Nasty Gal founder Sophia Amoruso just raised venture funding for her new company

Fundings and Exits



Sophia Amoruso famously founded the retailer Nasty Gal, growing it from an eBay store that sold vintage items to a darling of the fashion world that was seeing more than $300 million in sales at one point.

Somewhere along the way, however, Nasty Gal lost its way. After raising $65 million over its 10 years of operation — including from Index Ventures and renowned retail executive Ron Johnson — the company last November filed for Chapter 11 bankruptcy protection, in part to address “immediate liquidity issues.”

The company was ultimately acquired for $20 million in February. In the meantime, Amoruso, who’d stepped away as CEO of Nasty Gal in January of 2016 but remained on as executive chairman, is on to a new business, and now it’s venture-backed. Indeed, the media company that she began building on the side three years ago — Girlboss — is today announcing $3.1 million in seed funding led by Lightspeed Venture Partners, whose partner, Nicole Quinn, led the deal and joins the startup’s board.

The round also includes unnamed tech and digital media investors, according to a release.

Lightspeed’s interest in Girlboss isn’t surprising, given the many e-commerce brands it has supported previously, including early bets on The Honest Company, Stitch Fix and Snap.

Amoruso’s built-in following is substantial, too. The Girlboss brand began as a best-selling book about the founding of Nasty Gal and Amoruso’s business philosophies, and was later adapted by Netflix into a show that launched this year. A podcast called Girlboss Radio followed, and by last year, Amoruso had begun organizing Girlboss rallies, two of which reportedly sold out this year and that Girlboss will continue to host twice a year.

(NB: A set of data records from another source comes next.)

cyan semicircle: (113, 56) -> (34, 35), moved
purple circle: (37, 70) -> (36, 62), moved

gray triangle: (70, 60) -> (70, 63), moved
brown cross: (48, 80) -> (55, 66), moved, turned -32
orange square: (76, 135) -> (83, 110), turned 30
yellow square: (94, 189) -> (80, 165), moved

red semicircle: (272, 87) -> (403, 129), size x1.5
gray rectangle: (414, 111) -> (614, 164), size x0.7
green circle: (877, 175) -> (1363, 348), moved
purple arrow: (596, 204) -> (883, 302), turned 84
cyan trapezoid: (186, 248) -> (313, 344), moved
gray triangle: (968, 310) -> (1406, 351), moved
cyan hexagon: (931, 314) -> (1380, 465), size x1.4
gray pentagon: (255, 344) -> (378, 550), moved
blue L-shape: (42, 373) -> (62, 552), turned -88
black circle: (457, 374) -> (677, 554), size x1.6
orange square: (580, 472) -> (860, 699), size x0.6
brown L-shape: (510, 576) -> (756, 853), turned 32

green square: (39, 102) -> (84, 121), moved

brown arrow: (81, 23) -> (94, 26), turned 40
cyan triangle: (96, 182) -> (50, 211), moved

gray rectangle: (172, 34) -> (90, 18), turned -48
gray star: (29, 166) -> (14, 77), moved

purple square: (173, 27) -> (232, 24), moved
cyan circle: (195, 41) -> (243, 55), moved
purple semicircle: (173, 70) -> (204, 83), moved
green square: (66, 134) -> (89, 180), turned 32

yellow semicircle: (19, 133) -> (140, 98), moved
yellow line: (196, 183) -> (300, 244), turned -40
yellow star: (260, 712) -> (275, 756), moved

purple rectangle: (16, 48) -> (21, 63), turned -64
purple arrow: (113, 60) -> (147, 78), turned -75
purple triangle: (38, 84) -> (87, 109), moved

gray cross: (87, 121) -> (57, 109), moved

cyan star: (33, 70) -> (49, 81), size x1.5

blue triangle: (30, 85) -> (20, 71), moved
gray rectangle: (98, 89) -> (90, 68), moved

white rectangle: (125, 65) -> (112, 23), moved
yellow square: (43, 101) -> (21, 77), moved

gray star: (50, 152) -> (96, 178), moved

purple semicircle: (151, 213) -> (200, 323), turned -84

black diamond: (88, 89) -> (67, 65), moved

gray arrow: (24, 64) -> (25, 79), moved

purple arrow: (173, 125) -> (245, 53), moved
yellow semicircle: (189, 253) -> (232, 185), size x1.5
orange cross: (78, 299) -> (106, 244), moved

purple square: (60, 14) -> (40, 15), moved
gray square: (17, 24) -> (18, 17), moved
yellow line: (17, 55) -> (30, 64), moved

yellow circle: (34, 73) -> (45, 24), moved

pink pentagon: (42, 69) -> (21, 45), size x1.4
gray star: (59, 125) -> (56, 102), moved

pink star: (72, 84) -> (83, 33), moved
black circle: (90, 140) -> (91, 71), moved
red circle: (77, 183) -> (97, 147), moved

In fact, in an interview with the WSJ published this morning, Amoruso said Girlboss’s events, tickets to which cost attendees between $350 and $700, drives its biggest partnership deals.

Yet it’s so-called digital tickets for these events — for which fans pay to access video recordings and a social media group for attendees — that most interested Quinn. She likens the model to at-home fitness classes hosted by the New York-based company Peloton, which offers cloud-based live streaming of its instructional cycling exercise content on a console that’s equipped with social elements.

“You pay to go to an actual class, but the majority of people watch it through digital means,” Quinn tells the WSJ. “That, to me, has huge scale.”

Quinn has since elaborated in a post on Medium, saying that in her view, “brand can in itself be a core network effect,” with “community and content” giving it defensibility.

Lightspeed, like a lot of investors, is also on the hunt these days for new brands that are “more authentic to their target demographic.” To Quinn’s mind, Girlboss tidily fits the bill on this front, too.